Впоследствии, когда Ли возвращался к размышлениям и озарениям этих дней, он вдруг задумался о том, к каким же силам, используемым Хранителями его Судьбы в их борьбе со Злом, относится он сам — к добрым или злым? Ведь многие его поступки и вообще многое в его жизни не отвечало человеческим представлениям о морали и нравственности. В то же время, всё, происходившее с ним, не пачкало его душу. Познав в раннем детстве вкус алкоголя, табака, наркотика, сладость женского тела, он не приобрел никаких привычек, не стал эротоманом, был безразличен к порнографии и, если задумывался о Той, кого он полюбит, его мысли были чисты, как у девственника, не затуманенные его большим чувственным опытом. Даже его причастность к гибели тех, кто в недобрый час пересек его путь, была сомнительной и неопределенной, и, может быть, именно поэтому он никогда не ощущал угрызений совести. Бремя его сомнений было тяжким. Он, конечно, понимал, что в святые не вышел, но определить, насколько он грешен, как велика его вина, не мог. В утешение ему оставались лишь незабываемые слова Рахмы о том, что все, что с ним происходит, — происходит по воле Хранителей его Судьбы. Это утешало, но счета его росли, и сомнения возвращались, а очищающую сущность этих сомнений он понял далеко не сразу.
Итак, времена сомкнулись, и более того — Зло было персонифицировано.
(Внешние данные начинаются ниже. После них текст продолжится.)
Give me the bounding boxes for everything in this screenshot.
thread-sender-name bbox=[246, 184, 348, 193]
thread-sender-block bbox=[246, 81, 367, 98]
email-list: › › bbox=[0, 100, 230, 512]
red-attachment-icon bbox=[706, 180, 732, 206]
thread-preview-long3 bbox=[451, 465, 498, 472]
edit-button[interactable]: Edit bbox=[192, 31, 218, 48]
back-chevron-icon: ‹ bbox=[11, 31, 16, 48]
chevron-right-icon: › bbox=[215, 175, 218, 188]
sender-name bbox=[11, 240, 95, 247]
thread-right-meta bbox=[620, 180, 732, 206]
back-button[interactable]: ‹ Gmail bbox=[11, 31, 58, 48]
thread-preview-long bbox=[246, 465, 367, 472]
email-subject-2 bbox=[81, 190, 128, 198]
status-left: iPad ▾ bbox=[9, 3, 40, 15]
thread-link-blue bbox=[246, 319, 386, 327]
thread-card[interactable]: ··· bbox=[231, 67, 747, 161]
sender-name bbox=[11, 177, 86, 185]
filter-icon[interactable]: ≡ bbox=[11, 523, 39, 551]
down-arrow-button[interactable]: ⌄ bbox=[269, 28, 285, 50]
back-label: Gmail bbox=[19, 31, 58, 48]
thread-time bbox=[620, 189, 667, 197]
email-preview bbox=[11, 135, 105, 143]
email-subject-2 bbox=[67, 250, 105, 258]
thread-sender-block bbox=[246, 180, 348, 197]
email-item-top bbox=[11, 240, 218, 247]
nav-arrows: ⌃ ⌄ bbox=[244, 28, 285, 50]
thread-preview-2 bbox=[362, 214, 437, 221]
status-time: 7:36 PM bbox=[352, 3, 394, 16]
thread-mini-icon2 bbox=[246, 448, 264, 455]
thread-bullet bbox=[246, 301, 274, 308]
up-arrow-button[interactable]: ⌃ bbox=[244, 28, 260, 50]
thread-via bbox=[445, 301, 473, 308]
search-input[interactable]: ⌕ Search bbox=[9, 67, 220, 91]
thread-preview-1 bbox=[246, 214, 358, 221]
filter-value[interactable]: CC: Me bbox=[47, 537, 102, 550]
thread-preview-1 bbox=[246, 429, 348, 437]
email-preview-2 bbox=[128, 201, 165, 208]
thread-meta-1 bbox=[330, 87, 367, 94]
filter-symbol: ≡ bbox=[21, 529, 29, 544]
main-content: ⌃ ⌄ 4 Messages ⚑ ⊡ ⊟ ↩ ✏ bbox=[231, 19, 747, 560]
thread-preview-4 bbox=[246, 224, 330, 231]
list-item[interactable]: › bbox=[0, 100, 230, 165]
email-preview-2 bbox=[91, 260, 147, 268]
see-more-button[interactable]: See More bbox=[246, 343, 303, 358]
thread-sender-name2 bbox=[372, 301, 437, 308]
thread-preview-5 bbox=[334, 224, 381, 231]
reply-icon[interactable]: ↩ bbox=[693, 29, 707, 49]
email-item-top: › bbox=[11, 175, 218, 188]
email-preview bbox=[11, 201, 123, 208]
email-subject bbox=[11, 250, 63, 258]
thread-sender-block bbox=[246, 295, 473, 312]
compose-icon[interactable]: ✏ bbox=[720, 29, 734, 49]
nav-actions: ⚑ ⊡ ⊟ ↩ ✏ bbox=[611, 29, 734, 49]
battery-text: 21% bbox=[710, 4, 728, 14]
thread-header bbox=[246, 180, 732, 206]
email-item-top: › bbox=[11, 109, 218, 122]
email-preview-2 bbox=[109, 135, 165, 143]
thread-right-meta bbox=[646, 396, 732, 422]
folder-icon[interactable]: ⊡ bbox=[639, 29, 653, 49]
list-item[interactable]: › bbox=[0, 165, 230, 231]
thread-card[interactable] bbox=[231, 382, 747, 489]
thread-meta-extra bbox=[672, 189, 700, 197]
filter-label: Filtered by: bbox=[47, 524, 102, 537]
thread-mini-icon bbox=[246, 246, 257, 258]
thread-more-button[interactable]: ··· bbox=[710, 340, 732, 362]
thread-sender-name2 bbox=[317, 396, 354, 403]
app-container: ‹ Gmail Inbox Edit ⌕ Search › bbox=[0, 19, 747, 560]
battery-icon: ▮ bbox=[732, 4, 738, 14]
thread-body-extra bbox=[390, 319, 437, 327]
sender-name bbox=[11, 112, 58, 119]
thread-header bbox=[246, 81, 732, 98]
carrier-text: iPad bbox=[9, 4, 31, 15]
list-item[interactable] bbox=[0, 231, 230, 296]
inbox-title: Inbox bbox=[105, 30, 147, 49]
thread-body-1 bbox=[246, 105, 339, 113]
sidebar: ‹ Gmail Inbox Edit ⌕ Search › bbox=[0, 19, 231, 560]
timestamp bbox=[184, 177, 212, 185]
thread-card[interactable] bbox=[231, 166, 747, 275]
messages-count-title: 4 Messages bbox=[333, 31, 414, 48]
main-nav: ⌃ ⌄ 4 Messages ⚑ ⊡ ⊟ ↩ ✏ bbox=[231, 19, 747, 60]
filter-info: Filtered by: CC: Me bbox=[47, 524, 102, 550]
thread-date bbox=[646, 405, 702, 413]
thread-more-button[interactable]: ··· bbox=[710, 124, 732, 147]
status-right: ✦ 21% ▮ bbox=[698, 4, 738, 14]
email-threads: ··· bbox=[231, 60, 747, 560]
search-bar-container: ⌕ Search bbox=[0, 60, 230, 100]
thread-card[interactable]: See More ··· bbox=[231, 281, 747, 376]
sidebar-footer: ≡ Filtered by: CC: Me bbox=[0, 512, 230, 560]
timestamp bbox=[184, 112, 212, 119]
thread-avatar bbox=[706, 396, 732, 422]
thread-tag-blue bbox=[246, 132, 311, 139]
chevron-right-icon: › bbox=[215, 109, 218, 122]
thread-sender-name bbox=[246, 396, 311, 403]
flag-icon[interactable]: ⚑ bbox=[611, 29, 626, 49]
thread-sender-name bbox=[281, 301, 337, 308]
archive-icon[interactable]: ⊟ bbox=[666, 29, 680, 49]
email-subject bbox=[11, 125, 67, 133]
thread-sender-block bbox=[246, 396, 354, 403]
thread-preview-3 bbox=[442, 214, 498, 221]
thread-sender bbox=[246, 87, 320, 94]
Перед умственным взором Ли возник весь постепенный процесс перехода от газетной чехарды из тысячи появляющихся и исчезающих фамилий разного рода «крупных» и «мелких» «революционных деятелей» к устоявшемуся кругу лиц, над которыми своей гениальностью и абсолютной непогрешимостью возвышался Иосиф Виссарионович Сталин. И даже тот подпирающий «вождя» довольно узкий круг лиц беспрерывно перетасовывался, как колода старых карт, крутился, как говно в проруби, но самого Сталина все это беспорядочное на вид движение вроде бы не касалось. Он был недвижим, как скала, но проницательности Ли вполне хватило, чтобы понять, что он-то и был главным действующим лицом в деле уничтожения Атлантиды и насаждения всеобщего рабства.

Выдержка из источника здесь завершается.